Je me souviens, elle avait les yeux revolving, le regard qui tue. Et elle savait tout de moi, elle connaissait mes réserves, mes envies impulsives.

Les courbes ascendantes de ma banquière, ses robes en portefeuille, les avances qu’elle me faisait en fin de mois ca m’a rendu dingue et j’en ai perdu ma chemise.

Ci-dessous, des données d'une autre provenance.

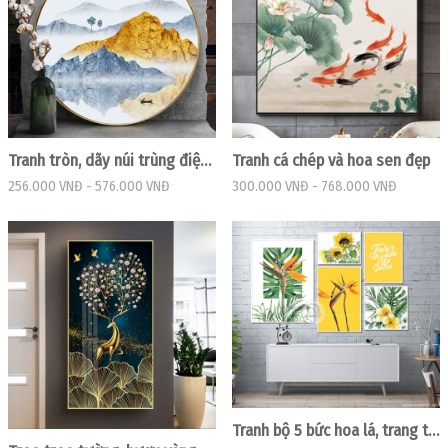
Tranh tròn, dãy núi trùng điệp trừu tượng
Tranh cá chép và hoa sen đẹp
256.000 VNĐ
-
576.000 VNĐ
300.000 VNĐ
-
768.000 VNĐ
Tranh bộ 5 bức hoa lá, trang trí tường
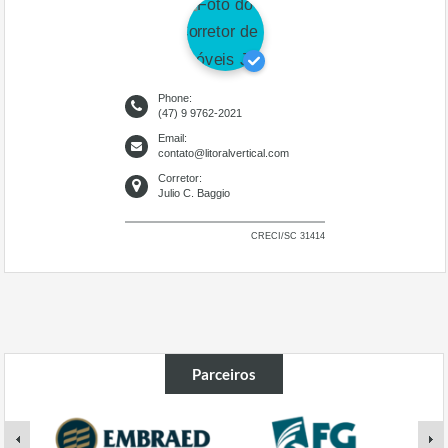
Phone:
(47) 9 9762-2021
Email:
contato@litoralvertical.com
Corretor:
Julio C. Baggio
CRECI/SC 31414
Parceiros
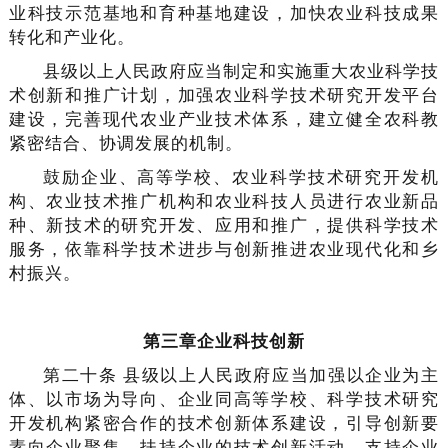
业科技示范基地和育种基地建设，加快农业科技成果
转化和产业化。
县级以上人民政府应当制定和实施重大农业科学技
术创新和推广计划，加强农业科学技术研究开发平台
建设，完善现代农业产业技术体系，建立健全农科教
紧密结合、协调发展的机制。
鼓励企业、高等学校、农业科学技术研究开发机
构、农业技术推广机构和农业科技人员进行农业新品
种、新技术的研究开发、应用和推广，提供科学技术
服务，依靠科学技术进步与创新推进农业现代化和乡
村振兴。
第三章企业科技创新
第二十条 县级以上人民政府应当加强以企业为主
体、以市场为导向、企业同高等学校、科学技术研究
开发机构紧密合作的技术创新体系建设，引导创新要
素向企业聚集，扶持企业的技术创新活动，支持企业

Quand elle me convoquait, on se faisait une ligne, une ligne de crédit, elle me montrait la courbe de ses rendements et mes yeux brillaient et je lui disais « Montre-moi tes taux », et bing, elle me refilait une SICAV Dynamique, la garce… L’argent n’a pas d’odeur mais ma banquière avait un parfum.

Bref, j’en étais dingue au point que ma compagne s’est douté d’un truc.

« Tu t’es encore fait refiler un truc contaminé, cette fille en veut à ton argent, elle te sucera, tu verras, elle te sucera tes dernières économies ! Elle te jouera les agios d’Albinoni et ca finira en crise !

Elle avait raison, on a vécu une crise, en 2008. Ma banquière l’a pas vu venir, mais j’ai arrêté de consommer, je suis tombé en dépression, ca l’a rendue folle. Ses bonnets Triple A ne provoquaient plus chez moi l’effet de levier escompté. Va te faire voir chez les grecs j’ai crié à ma banquière.

Alors ma banquière s’est effondrée, sur les marchés, un matin, en s’achetant des bonbons du Trésor. Elle m’a fait du chantage : « Aime moi ou je me subprime ». J’ai rien cédé, je n’avais pas d’obligations, je voulais plus passer à l’action alors je lui ai dit « C’est les choses de la vie, Hélène » tandis que ma compagne, prévoyante, optait pour une banque à distance. On s’est séparés avec, Hélène, ma banquière.

Depuis dans son bureau de la Banque Générale de Paris, ou bien, le soir, seule dans sa chambre de compensation, ma banquière se drogue aux produits toxiques, elle se pique, au lit, et on l’entend parfois chanter nos amours désargentée…

Oui Hélène, les bons comptes font les bons amants.

Pardon aux cinéphiles que j'ai heurtés en mélangeant Les choses de la vie et La banquière, et bien sûr à Romy-Hélène et Michel Piccoli.

Retrouvez cette chronique dans sa version radio sur Europe1 ici .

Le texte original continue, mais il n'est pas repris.